Unnamed: 0,Algorithm,Jaccard,F1-score,LogLoss
0,Decision Tree,0.676062,0.806726,
1,SVM,0.675656,0.806371,
2,Logistic Regression,0.67612,0.806741,0.612382


## Discussion
From the above sections, two models which are decision tree, logistic regression, and support vector machine (SVM) were built and assessed. The three models resulted in very similar evaluation scores. For Jaccard index, Decision Tree model yielded the index of 0.676062, Logistic Regression model yielded 0.676120, and SVM 0.675656. For F-1 score, Decison Tree showed the score of 0.806726, Logistic Regression showed 0.806741, and SVM 0.806371. All of them yielded the Jaccard index and F-1 scores closed to 1, indicating the accuracy of the three models are considerably high. Moreover, since their scores are very similar, it is considered that there is no point of comparing the tiny difference between them.

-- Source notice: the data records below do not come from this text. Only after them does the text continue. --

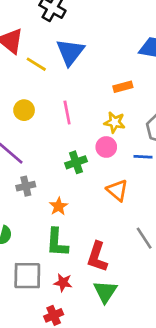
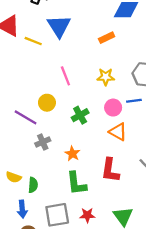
orange rectangle: (123, 87) -> (107, 38), moved
yellow circle: (24, 110) -> (47, 103), moved
pink circle: (106, 147) -> (113, 108), moved
red L-shape: (97, 257) -> (110, 170), moved

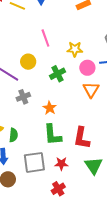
yellow star: (106, 77) -> (75, 49), moved
orange triangle: (118, 132) -> (91, 90), turned 30
red L-shape: (110, 170) -> (82, 138), moved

Rather, the characteristics and properties of the three models should be considered. 

First of all, logistic regression model may not be the best fit for our car accident severity predictor as the model is used when the target data is binary. It was possible to implement this method because the car accident severity levels given in the data consist of the values 1 and 2 only. However, in the reality, the severity level can vary from 0 to 3, having 0 as unknown and 3 as fatal. This problem occurred from not having sufficient data, not the modelling itself, but still, the logistic regression model will fail to predict other levels of severity aside from levels 1 and 2.
?
For the similar reason, SVM is also considered not to be the best model. An SVM classifies binary data by finding the best hyperplane that separates the two layers of data. As mentioned above, in reality, the severity levels vary from 0 to 3. It is not appropriate to use this model in real life applications.


## Conclusion
In conclusion, among these three models, decision tree is considered as the best model. It is because decision tree models are non-parametric, and makes no assumption on the distribution of data and structure of the model. It can classify target variables into discrete sets of values. With this decision tree model, the severity of possible car accidents in given weather, road, and light conditions could be predicted, giving a better rout recommendation for the map users and ultimate reduce the occurance of car accidents, bringing our company a peerless positioning in the market.

On the other hand, it is unfortunate that the decision tree diagram could not be visualized due to the limitation of time and the program (taking unreasonably long time to execute certain codes). For some future recommendations, the tree diagram can be visualized for a better understanding and application of the model. Moreover, K Nearest Neighbors (KNN) model could not be built for the same limitation, therefore KNN model can be built and studied further for a better model evaluation and selection.